The Invisible Guest, c’est l’histoire d’une femme qui doit coopérer avec un officier de police pour blanchir son nom après que son amant a été retrouvé mort dans une pièce fermée à clé dans laquelle elle se trouvait également. On inverse donc les rôles par rapport à l’original espagnol, le suspect y était un homme, et on fait quelques modifications puisque d’une avocate femme qui tentait de savoir la vérité, on passe à un policier homme. Tout comme Contratiempo, le scénario est des plus tortueux et plutôt réfléchi, avec donc quelques changements par rapport à l’original histoire de ne pas faire trop copié / collé. Intrigue à tiroir, avec de nombreux flashbacks qui vont venir petit à petit assembler les pièces du puzzle. Il reprend toutes les scènes clés du film original bien qu’il s’attarde plus sur certaines et qu’il soit plus rapide sur d’autres. Visuellement, le film est extrêmement soigné, avec des plans conçus au millimètre et le résultat est très élégant dans un scénario qui, tout du long de ses 1h46, va nous exposer différents récits racontant pourtant la même histoire. La même histoire sera donc rejouée sous différentes perspectives afin que la logique du spectateur soit constamment mise à mal. Les performances du casting sont excellentes. Dans le rôle du policier, Greg Hsu est réellement bon, plein de naturel mais avec un regard calculateur. En face de lui, Janine Chang est également à saluer et interprète son personnage avec beaucoup de subtilités. On est réellement content de revoir Kara Hui qui depuis une 10aine d’années retrouve une seconde jeunesse en naviguant entre Hong Kong et la Chine. Bien qu’elle n’ait ici qu’un second rôle, il a son importance dans le récit. L’histoire complexe de ce récit va constamment jouer avec les frontières entre le bien et le mal. Impossible de cataloguer les personnages dans l’une ou l’autre de ces catégories, ce qui crée sans cesse de l’ambiguïté.

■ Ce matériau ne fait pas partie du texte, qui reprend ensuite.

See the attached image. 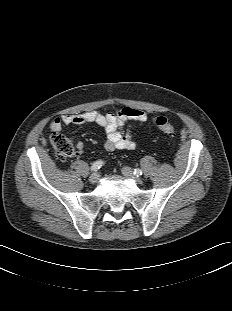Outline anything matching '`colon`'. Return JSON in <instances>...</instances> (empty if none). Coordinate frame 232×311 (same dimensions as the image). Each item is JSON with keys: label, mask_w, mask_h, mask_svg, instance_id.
<instances>
[{"label": "colon", "mask_w": 232, "mask_h": 311, "mask_svg": "<svg viewBox=\"0 0 232 311\" xmlns=\"http://www.w3.org/2000/svg\"><path fill=\"white\" fill-rule=\"evenodd\" d=\"M155 125L168 137L173 138L176 134L174 126L165 118L157 117L154 119ZM51 143L61 160H66L75 154V147L71 139L61 133H52Z\"/></svg>", "instance_id": "1"}]
</instances>
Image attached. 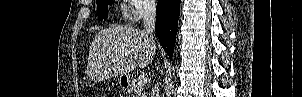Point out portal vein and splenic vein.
Returning a JSON list of instances; mask_svg holds the SVG:
<instances>
[{
  "label": "portal vein and splenic vein",
  "mask_w": 302,
  "mask_h": 97,
  "mask_svg": "<svg viewBox=\"0 0 302 97\" xmlns=\"http://www.w3.org/2000/svg\"><path fill=\"white\" fill-rule=\"evenodd\" d=\"M147 83V77L145 75H139L137 84L139 86H144Z\"/></svg>",
  "instance_id": "1"
}]
</instances>
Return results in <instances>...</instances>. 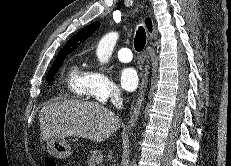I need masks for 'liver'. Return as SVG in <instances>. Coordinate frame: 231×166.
Here are the masks:
<instances>
[{
    "label": "liver",
    "instance_id": "6515ba94",
    "mask_svg": "<svg viewBox=\"0 0 231 166\" xmlns=\"http://www.w3.org/2000/svg\"><path fill=\"white\" fill-rule=\"evenodd\" d=\"M42 140L76 136L94 142L109 138L121 126L120 118L94 102L64 100L44 106L39 112Z\"/></svg>",
    "mask_w": 231,
    "mask_h": 166
}]
</instances>
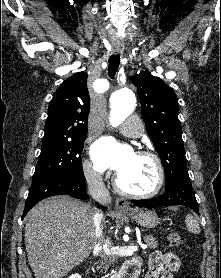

Meurtre, cupidité, trahison, mensonges, corruption, abus de pouvoir, … Comme l’original espagnol, on a parfois un peu l’impression que c’est compliqué pour être compliqué, avec beaucoup trop de twists pour que cela ne paraisse pas un peu artificiel. Cette variation chinoise de Contratiempo complexifie encore plus l’histoire originale en mettant en scène ce face à face entre les deux personnages principaux de manière très théâtrale. La thématique principale est modifiée pour devenir en quelques sortes un discours sur la méchanceté des riches et des puissants. Le changement de sexe de celui qui accuse n’est sans doute pas anodin, comme si la Chine avait besoin que l’agresseur soit un homme et que la femme représente plus le calme, comme pour détourner l’attention. Et à cause du surplus de complexification, le scénario perd en crédibilité. Un des protagonistes lance un « Votre histoire est plein de failles » et c’est exactement ce qu’il se passe ici, au point que ce scénario risque de perdre plus d’un spectateur qui ne croira plus forcément à ce que le film est en train de lui raconter. Et comme pour démontrer encore plus qu’il était fier d’avoir roulé le spectateur dans la farine, alors qu’il aurait clairement dû s’arrêter lorsqu’il révèle son coup de théâtre final, le film va montrer ce qu’il s’est réellement passé, s’attardant trop longuement sur certains détails et l’aspect mélo de la chose. Certains de ces détails ne sont au final pas pertinents et ne font que rallonger inutilement la durée du film. On aurait préféré que The Invisible Guest s’arrête lorsque le meurtrier est démasqué car il n’y avait besoin de rien de plus et tout ce surplus d’explications ne vient qu’alourdir un scénario qui n’en avait pas besoin.


Ce remake chinois du film espagnol Contratiempo (2016) a beau être formellement réussi, il se prend les pieds dans le tapis. A vouloir encore plus complexifier le scénario déjà artificiellement complexe de l’original, il perd le spectateur en cours de route.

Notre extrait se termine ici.